● **Brief**
Skip the images. Copy the records exactly as written.
────────────────────────────────────────
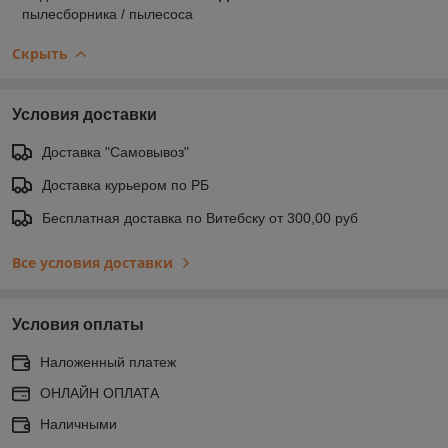
пылесборника / пылесоса
Скрыть
Условия доставки
Доставка "Самовывоз"
Доставка курьером по РБ
Бесплатная доставка по Витебску от 300,00 руб
Все условия доставки
Условия оплаты
Наложенный платеж
ОНЛАЙН ОПЛАТА
Наличными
────────────────────────────────────────
● **Your response**
пылесборника / пылесоса
Скрыть
Условия доставки
Доставка "Самовывоз"
Доставка курьером по РБ
Бесплатная доставка по Витебску от 300,00 руб
Все условия доставки
Условия оплаты
Наложенный платеж
ОНЛАЙН ОПЛАТА
Наличными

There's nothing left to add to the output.